*** Information provided ***
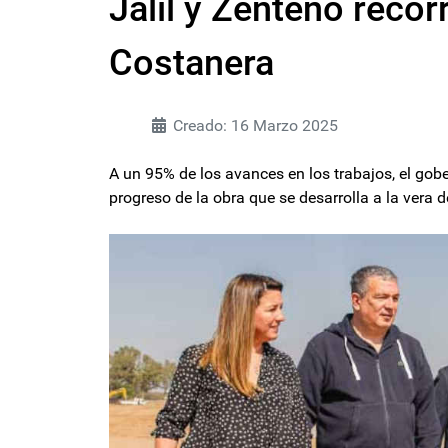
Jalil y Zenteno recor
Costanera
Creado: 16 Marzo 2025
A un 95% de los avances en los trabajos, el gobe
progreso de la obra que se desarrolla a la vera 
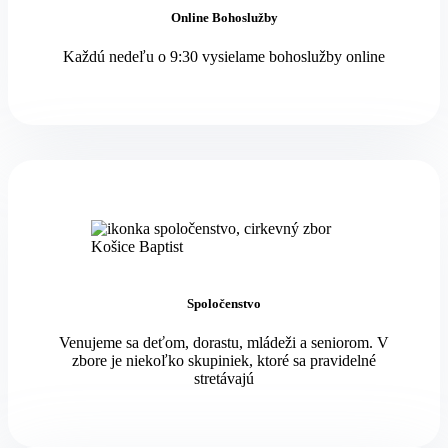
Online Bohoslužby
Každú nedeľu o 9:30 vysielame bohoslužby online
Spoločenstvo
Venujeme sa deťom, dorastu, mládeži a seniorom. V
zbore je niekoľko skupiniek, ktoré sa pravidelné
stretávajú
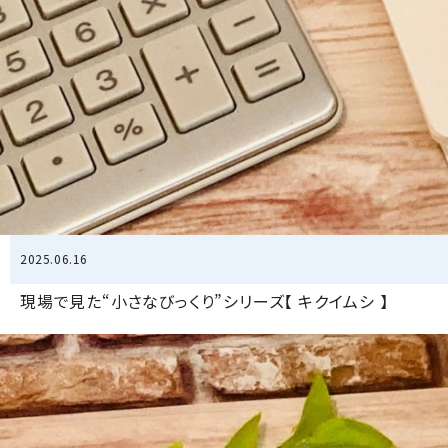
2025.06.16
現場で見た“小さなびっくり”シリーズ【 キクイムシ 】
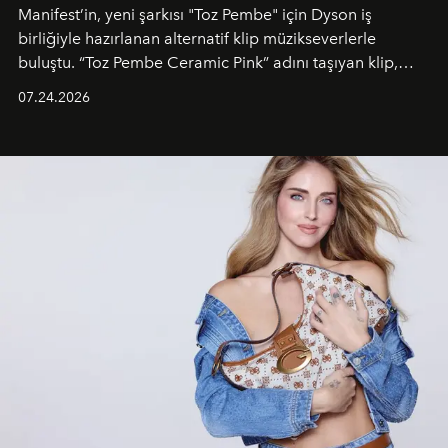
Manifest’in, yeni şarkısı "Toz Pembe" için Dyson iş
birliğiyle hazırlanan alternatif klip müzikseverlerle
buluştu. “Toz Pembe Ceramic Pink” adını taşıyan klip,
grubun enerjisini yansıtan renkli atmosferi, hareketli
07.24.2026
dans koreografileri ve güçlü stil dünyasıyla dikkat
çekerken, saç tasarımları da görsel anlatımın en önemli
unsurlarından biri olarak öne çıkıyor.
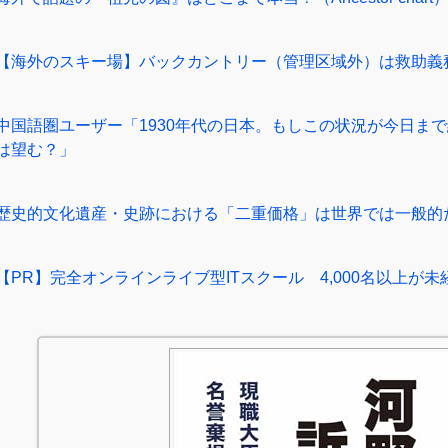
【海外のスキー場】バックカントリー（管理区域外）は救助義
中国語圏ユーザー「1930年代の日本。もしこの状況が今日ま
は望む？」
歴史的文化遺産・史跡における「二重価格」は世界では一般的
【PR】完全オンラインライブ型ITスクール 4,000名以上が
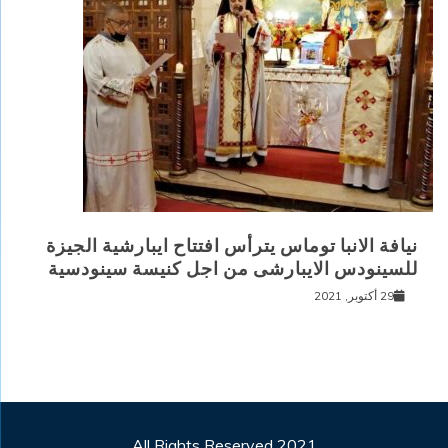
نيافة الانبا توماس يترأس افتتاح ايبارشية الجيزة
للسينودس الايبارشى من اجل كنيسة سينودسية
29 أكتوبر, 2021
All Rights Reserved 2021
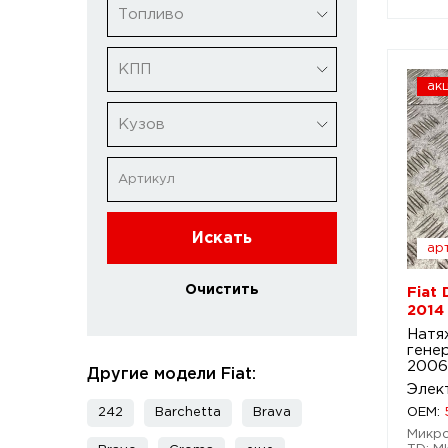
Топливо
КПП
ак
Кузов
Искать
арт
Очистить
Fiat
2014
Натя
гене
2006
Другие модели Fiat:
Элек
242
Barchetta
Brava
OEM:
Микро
*** End of Information provided ***
◆ Try it: Please print each of the records word for word, keeping the pictures out.

◆ Solution below:
Jalil y Zenteno recor
Costanera
Creado: 16 Marzo 2025
A un 95% de los avances en los trabajos, el gobe
progreso de la obra que se desarrolla a la vera 
Online Bohoslužby
Každú nedeľu o 9:30 vysielame bohoslužby online
Spoločenstvo
Venujeme sa deťom, dorastu, mládeži a seniorom. V
zbore je niekoľko skupiniek, ktoré sa pravidelné
stretávajú
2025.06.16
現場で見た“小さなびっくり”シリーズ【 キクイムシ 】
Manifest’in, yeni şarkısı "Toz Pembe" için Dyson iş
birliğiyle hazırlanan alternatif klip müzikseverlerle
buluştu. “Toz Pembe Ceramic Pink” adını taşıyan klip,
grubun enerjisini yansıtan renkli atmosferi, hareketli
07.24.2026
dans koreografileri ve güçlü stil dünyasıyla dikkat
çekerken, saç tasarımları da görsel anlatımın en önemli
unsurlarından biri olarak öne çıkıyor.
【海外のスキー場】バックカントリー（管理区域外）は救助義
中国語圏ユーザー「1930年代の日本。もしこの状況が今日ま
は望む？」
歴史的文化遺産・史跡における「二重価格」は世界では一般的
【PR】完全オンラインライブ型ITスクール 4,000名以上が
نيافة الانبا توماس يترأس افتتاح ايبارشية الجيزة
للسينودس الايبارشى من اجل كنيسة سينودسية
29 أكتوبر, 2021
All Rights Reserved 2021
Топливо
КПП
ак
Кузов
Искать
арт
Очистить
Fiat
2014
Натя
гене
2006
Другие модели Fiat:
Элек
242
Barchetta
Brava
OEM:
Микро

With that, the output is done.